A New Year’s Day memorial ride has been planned to honor the bicyclist killed Saturday afternoon on Roland Avenue and an educational trust fund has been set up for his two children.
Although police have not yet identified the driver, according to numerous media reports, Bishop Eugene Taylor Sutton, head of the Episcopal Diocese of Maryland, emailed clergy members Saturday, acknowledging the diocese’s second-ranking official, Bishop Suffragan Heather Elizabeth Cook, as the driver in the fatal collision that killed 41-year-old Tom Palermo.
The memorial ride and vigil will begin Thursday, Jan. 1, at 3:30 p.m. at Bishop Square Park on the northwest corner of the intersection of N. Charles St. and University Parkway, adjacent from the Cathedral of the Incarnation, the seat of the Episcopal Diocese of Maryland. According to Bikemore, a Baltimore bicycle advocacy organization, following a moment of silence, the ride will leave for the scene of the crash at 5700 Roland Ave. to place a white memorial bicycle in remembrance of Palermo, a former bicycle builder and web developer. Those wishing to attend who are not riding bicycles are welcome to meet the bicyclists at the Roland Avenue location. Also according to Bikemore, the Episcopal Diocese will open the Cathedral of the Incarnation for parking, restrooms, prayer, and meditation beginning at 2:30 p.m.
A memorial mass for Palermo will be celebrated at Immaculate Conception Roman Catholic Church in Towson Saturday at 10 a.m. His family will receive friends at the Ruck Towson Funeral Home on Friday from 4 p.m. to to 7 p.m.
Extended family of Palermo’s have set up an educational trust fund for his 4 and 6-year-old children.

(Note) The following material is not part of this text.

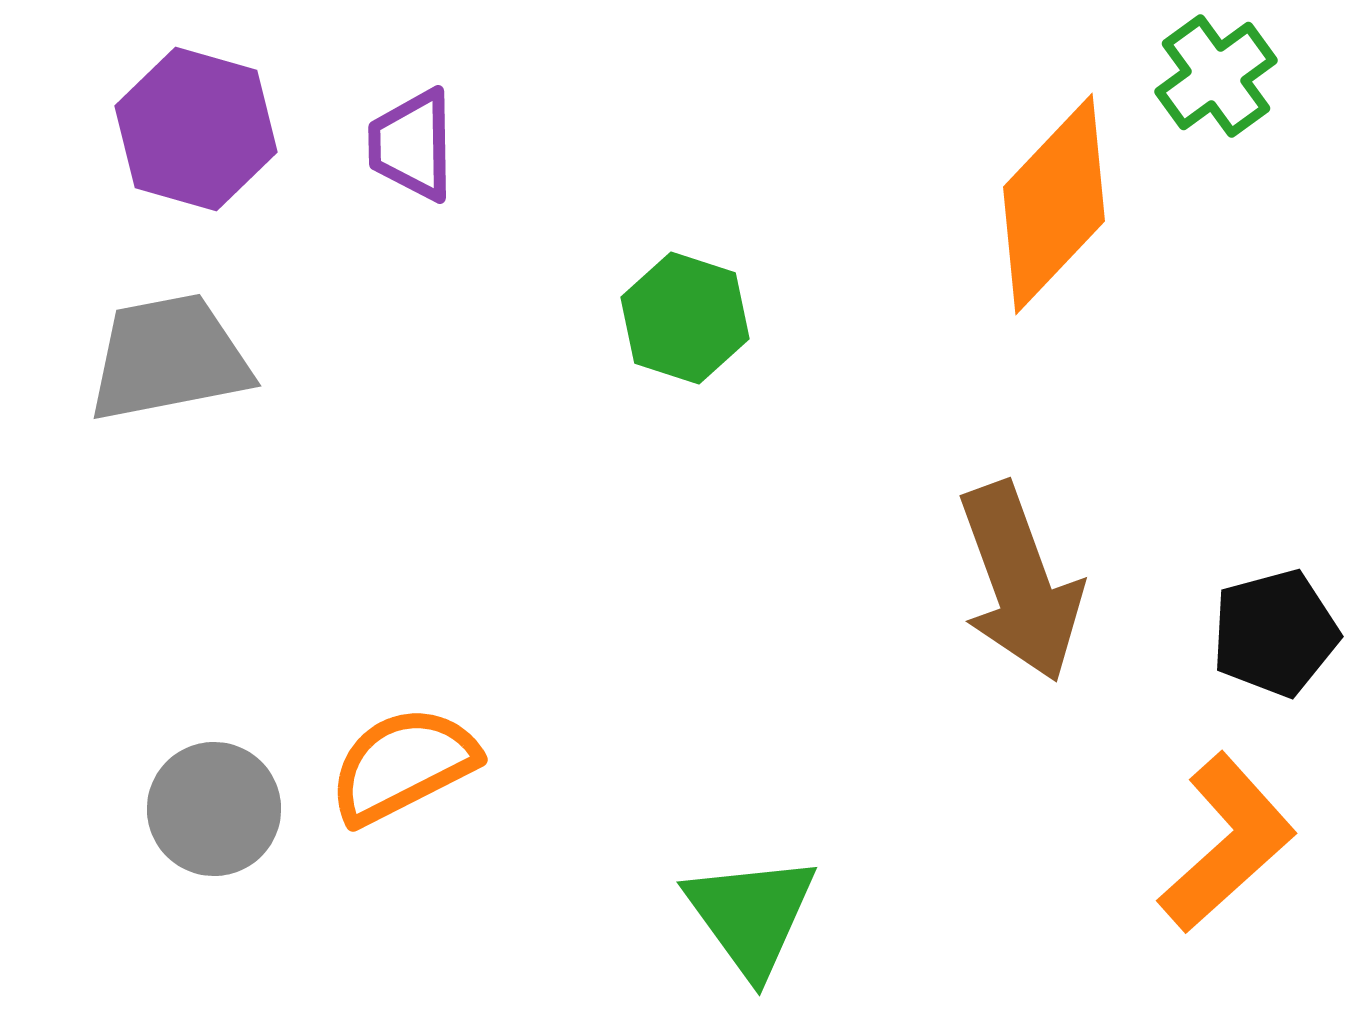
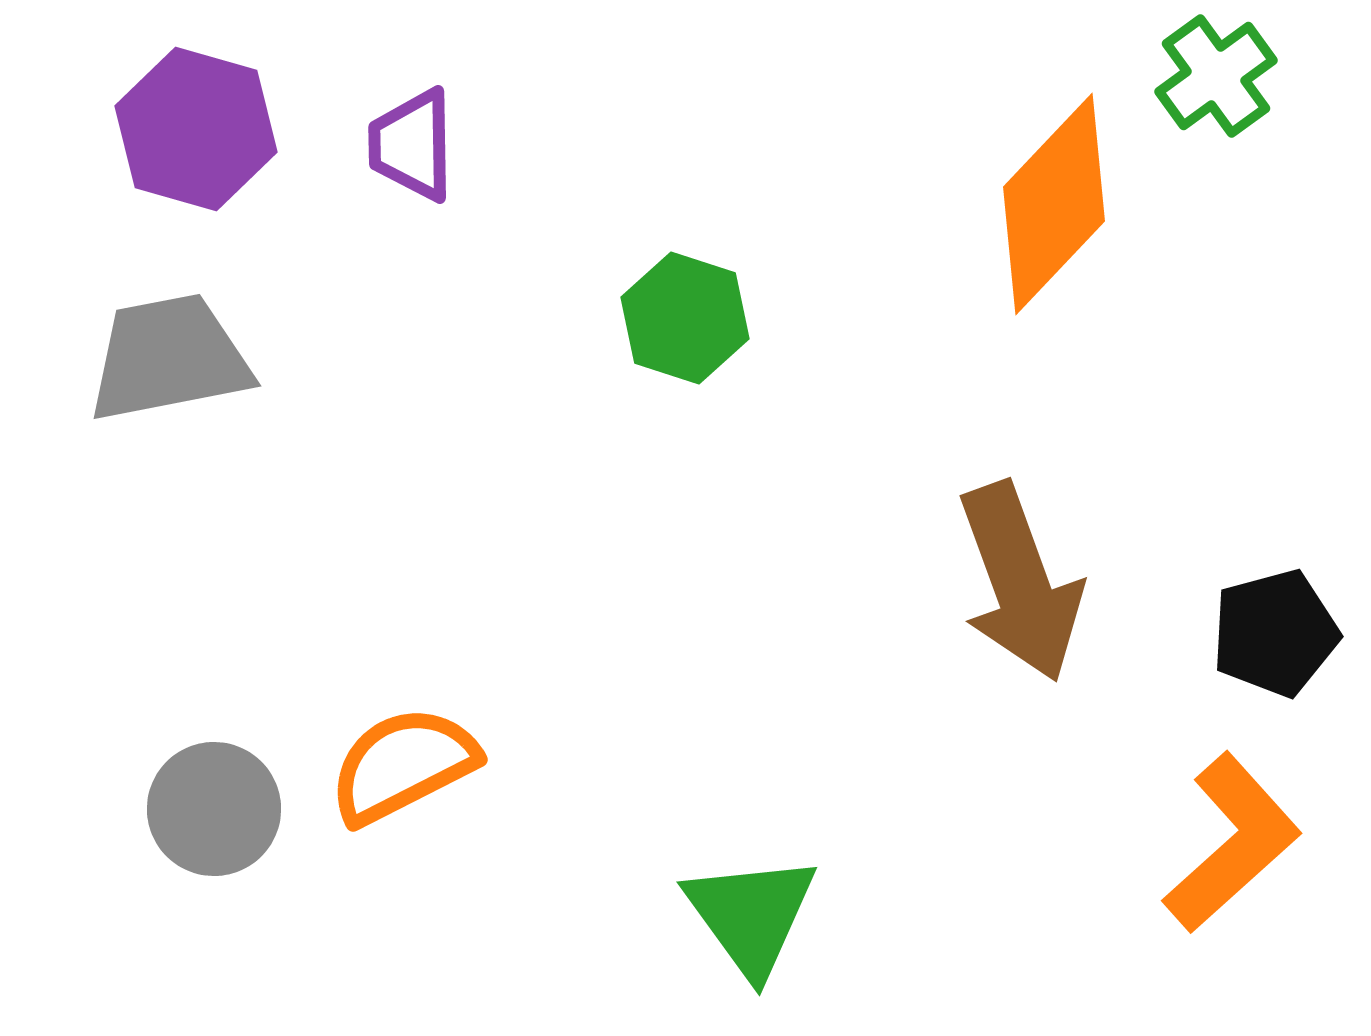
orange L-shape: moved 5 px right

Sutton also confirmed that Cook, who has been placed on administrative leave, “did leave the scene initially,” returning 20 minutes later “to take responsibility for her actions.” Also, according to several reports, at least one bicyclist followed Cook’s car as it left the Roland Avenue area, attempting to identify the vehicle.
Cook pled guilty to driving under the influence of alcohol in 2010 in Caroline County, receiving supervised probation before judgment. She was also initially charged with possession of marijuana and possession of paraphernalia as part of that incident, but those charges were later dropped (“nolle prosequi,” according to online court records).
The Episcopal Diocese of Maryland also posted a statement on its search process that led to Cook’s appointment, saying that it was aware of her 2010 DUI, determining that “this one mistake should not bar her for consideration as a leader” and citing “forgiveness” as core Christian value.
Palermo was alive when police arrived and was taken to Sinai Hospital where he later died. No charges have been filed at this time and friends of Palermo’s have created a Facebook page seeking criminal charges for Cook.
An informal ride in Palmero’s memory was held Monday evening, with bicyclists placing candles at the scene of the crash.